Houser is seeing signs of improvement and foresees lending activity increasing as the credit market begins to thaw and investors become less risk-averse. He believes food companies will think similarly, when it comes to development, introductions and innovation.

Citing Mintel and Information Resources Inc. data, Laurie Klein, of Just Kid Inc., noted that 94% of IRI’s 2008 Pacesetters (those new products garnering more than $7.5 million in year-one sales, among other criteria) were extensions, whereas the year prior had seen far more equal sales successes between extensions and new products.
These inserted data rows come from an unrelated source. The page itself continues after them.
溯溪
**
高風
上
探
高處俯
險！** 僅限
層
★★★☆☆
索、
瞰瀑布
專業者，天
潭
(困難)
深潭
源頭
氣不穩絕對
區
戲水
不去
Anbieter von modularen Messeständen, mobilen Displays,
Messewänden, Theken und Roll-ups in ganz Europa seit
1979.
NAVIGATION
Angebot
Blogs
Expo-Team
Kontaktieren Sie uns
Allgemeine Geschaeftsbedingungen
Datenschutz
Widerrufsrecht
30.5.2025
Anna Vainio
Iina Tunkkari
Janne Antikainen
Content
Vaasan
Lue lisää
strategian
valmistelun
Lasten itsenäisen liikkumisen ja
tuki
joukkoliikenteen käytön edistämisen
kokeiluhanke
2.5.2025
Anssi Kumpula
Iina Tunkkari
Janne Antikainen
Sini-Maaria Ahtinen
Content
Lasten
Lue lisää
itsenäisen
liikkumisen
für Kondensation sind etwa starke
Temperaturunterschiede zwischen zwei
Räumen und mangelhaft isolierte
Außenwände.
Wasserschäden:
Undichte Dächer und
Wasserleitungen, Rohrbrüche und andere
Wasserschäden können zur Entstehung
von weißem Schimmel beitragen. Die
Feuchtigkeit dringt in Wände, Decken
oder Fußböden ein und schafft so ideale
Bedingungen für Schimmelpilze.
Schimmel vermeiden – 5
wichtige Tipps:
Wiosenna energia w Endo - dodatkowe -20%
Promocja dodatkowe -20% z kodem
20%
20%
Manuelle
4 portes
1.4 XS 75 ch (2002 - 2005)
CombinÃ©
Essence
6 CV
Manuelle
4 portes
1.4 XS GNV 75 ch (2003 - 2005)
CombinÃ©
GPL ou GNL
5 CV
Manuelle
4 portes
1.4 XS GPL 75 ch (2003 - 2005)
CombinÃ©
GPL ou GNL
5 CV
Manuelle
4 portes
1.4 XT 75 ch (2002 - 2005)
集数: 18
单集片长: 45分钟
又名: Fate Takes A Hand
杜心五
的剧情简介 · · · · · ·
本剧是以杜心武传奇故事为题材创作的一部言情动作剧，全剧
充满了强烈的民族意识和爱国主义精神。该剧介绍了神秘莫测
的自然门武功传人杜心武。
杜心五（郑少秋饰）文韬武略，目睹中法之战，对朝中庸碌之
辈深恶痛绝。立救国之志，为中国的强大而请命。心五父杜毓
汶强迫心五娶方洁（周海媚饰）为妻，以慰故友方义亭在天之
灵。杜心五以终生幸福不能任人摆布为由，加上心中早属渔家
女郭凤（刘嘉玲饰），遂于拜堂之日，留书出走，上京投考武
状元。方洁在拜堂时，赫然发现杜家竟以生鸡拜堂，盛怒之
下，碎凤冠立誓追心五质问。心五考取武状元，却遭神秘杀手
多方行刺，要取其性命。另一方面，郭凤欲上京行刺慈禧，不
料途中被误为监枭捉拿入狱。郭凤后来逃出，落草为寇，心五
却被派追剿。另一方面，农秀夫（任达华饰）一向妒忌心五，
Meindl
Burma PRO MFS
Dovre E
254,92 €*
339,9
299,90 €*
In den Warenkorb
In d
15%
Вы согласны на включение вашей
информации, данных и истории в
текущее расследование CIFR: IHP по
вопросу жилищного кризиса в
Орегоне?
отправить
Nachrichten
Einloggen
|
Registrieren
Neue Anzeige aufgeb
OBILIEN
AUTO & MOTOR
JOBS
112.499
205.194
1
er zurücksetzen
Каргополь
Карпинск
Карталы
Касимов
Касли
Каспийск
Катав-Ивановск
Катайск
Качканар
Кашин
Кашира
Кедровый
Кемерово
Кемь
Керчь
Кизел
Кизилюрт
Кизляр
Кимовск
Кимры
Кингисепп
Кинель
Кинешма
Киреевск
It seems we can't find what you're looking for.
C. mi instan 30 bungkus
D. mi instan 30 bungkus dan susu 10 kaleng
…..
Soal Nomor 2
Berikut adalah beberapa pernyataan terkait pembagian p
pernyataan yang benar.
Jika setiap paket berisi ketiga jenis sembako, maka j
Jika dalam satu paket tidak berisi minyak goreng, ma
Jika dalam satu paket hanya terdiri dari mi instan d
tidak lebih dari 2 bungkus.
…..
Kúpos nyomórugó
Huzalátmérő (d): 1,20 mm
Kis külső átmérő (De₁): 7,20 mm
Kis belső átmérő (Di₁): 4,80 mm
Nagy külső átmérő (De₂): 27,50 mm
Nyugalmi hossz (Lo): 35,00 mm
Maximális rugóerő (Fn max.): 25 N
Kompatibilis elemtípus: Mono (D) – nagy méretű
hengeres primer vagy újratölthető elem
Klein’s research has found certain perceptions about moms and children are entirely off-base. For example, the guiding force for many food manufacturers has been the notion that moms want the latest in nutrition. Klein’s research, however, found they actually are looking for foods and beverages close nutritionally to what their grandmothers were buying. These moms regard it as a search for simple goodness: 74% are looking for unprocessed food for their children, although that definition of “unprocessed” can vary from mom to mom.

In addition, Klein has found the age-old dictum, “Kids want fun; moms want nutrition,” is likewise not entirely accurate. “Actually,” she noted, “kid delight is nearly as important to moms as nutrition. Plus, kids do also care about health.”

To stage a successful nutritional enhancement, however, Klein offered distinct advice. Notably, she does not think it wise to make radical changes abruptly. Gradual changes over time would be the better option, she believes. “Ease out the sugar a gram or two per year and give kids’ palates time to adjust, and layer in simple, back-to-basics nutrients.”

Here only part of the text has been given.